The effects of lithium in reversing hydroxyurea induced suppression of hematopoietic progenitor cells in vitro using retroviral infected long-term marrow cultures.

Lithium has been known for its ability to induce the production of hematopoietic cells following administration in vivo to minimize the toxic effects on hematopoiesis as a consequence of drug treatment. The drug hydroxyurea (HU), a ribonucleotide reductase inhibitor, has been used in the treatment of a variety of neoplastic and non-neoplastic diseases, such as cancer and sickle cell anaemia. Hydroxyurea has more recently been implicated for use in the treatment of acquired immunodeficiency syndrome (AIDS). However, its major limitations have been due to its toxicity. Hydroxyurea selectively inhibits DNA synthesis and due to its brief duration, the drug is only toxic to those cells which are selectively synthesizing DNA during the period of exposure.
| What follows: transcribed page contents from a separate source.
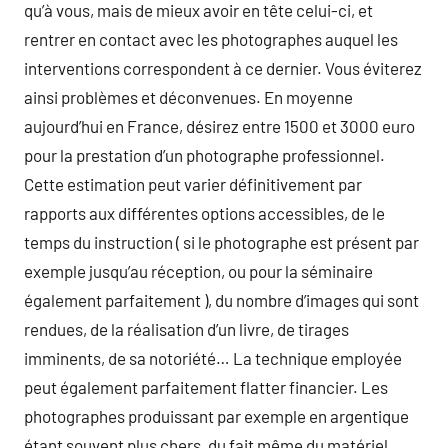
qu’à vous, mais de mieux avoir en tête celui-ci, et
rentrer en contact avec les photographes auquel les
interventions correspondent à ce dernier. Vous éviterez
ainsi problèmes et déconvenues. En moyenne
aujourd’hui en France, désirez entre 1500 et 3000 euro
pour la prestation d’un photographe professionnel.
Cette estimation peut varier définitivement par
rapports aux différentes options accessibles, de le
temps du instruction ( si le photographe est présent par
exemple jusqu’au réception, ou pour la séminaire
également parfaitement ), du nombre d’images qui sont
rendues, de la réalisation d’un livre, de tirages
imminents, de sa notoriété… La technique employée
peut également parfaitement flatter financier. Les
photographes produissant par exemple en argentique
étant souvent plus chers, du fait même du matériel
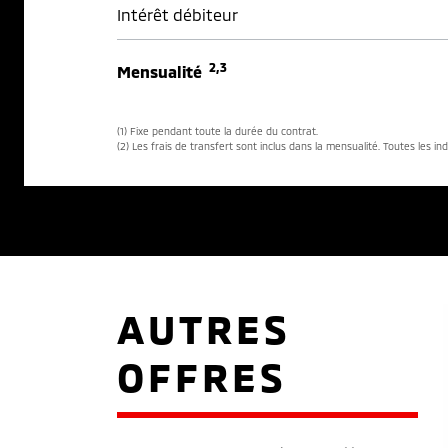
Intérêt débiteur
2,3
Mensualité
(1) Fixe pendant toute la durée du contrat.
(2) Les frais de transfert sont inclus dans la mensualité. Toutes les in
AUTRES
OFFRES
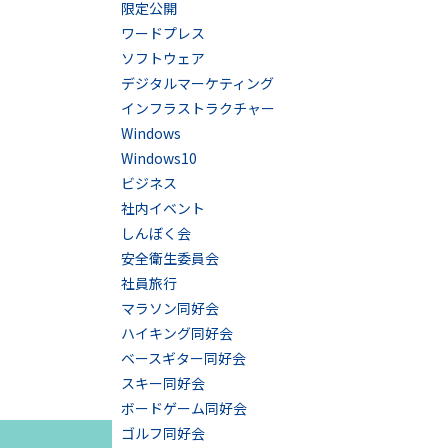
限定公開
ワードプレス
ソフトウェア
デジタルマーケティング
インフラストラクチャー
Windows
Windows10
ビジネス
社内イベント
しんぼく会
安全衛生委員会
社員旅行
マラソン同好会
ハイキング同好会
ベースギター同好会
スキー同好会
ボードゲーム同好会
ゴルフ同好会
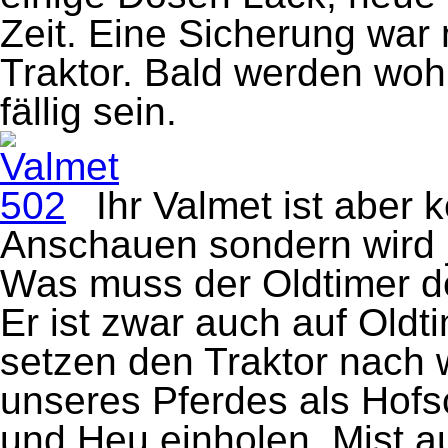
Zeit. Eine Sicherung war 
Traktor. Bald werden woh
fällig sein.
Ihr Valmet ist aber
Anschauen sondern wird j
Was muss der Oldtimer d
Er ist zwar auch auf Oldti
setzen den Traktor nach w
unseres Pferdes als Hofs
und Heu einholen, Mist a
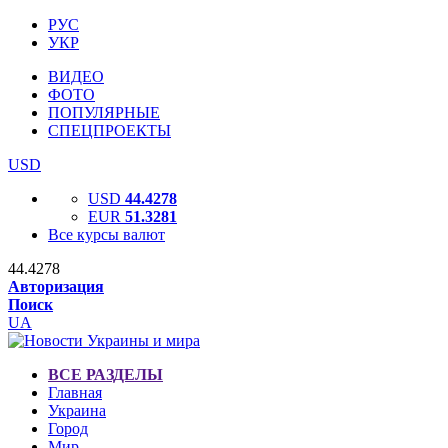
РУС
УКР
ВИДЕО
ФОТО
ПОПУЛЯРНЫЕ
СПЕЦПРОЕКТЫ
USD
USD
44.4278
EUR
51.3281
Все курсы валют
44.4278
Авторизация
Поиск
UA
ВСЕ РАЗДЕЛЫ
Главная
Украина
Город
Мир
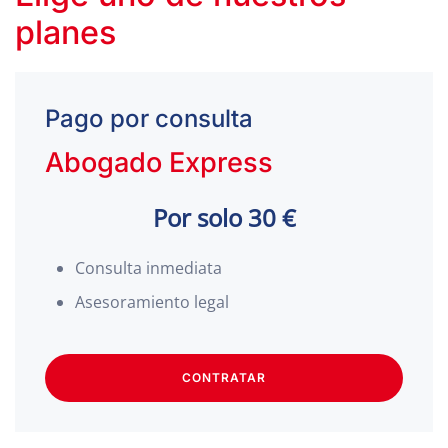
planes
Pago por consulta
Abogado Express
Por solo 30 €
Consulta inmediata
Asesoramiento legal
CONTRATAR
The most important of these toxicities, and which serves as a dose limiting factor in treatment, is the induction of bone marrow suppression. In this study we investigated the possible beneficial effects of administering lithium (LiCl) to murine leukemia virus (MuLV) infected and non-infected long term bone marrow cultures (LTBMC). These cultures were then treated with either 0.2 mM hydroxyurea, 1.0 mM LiCl, or a combination of both. Samples were collected from LTBMC supernatants at 1, 2, 3, 4, 5 and 6 weeks post-treatment. Culture supernatants were then monitored to observe their repopulation of hematopoietic progenitors. The results demonstrated the effects of lithium in restoring hydroxyurea suppressed numbers of myeloid (CFU-GM) progenitors to within a normal range and also in re-establishing erythroid (BFU-E) progenitors.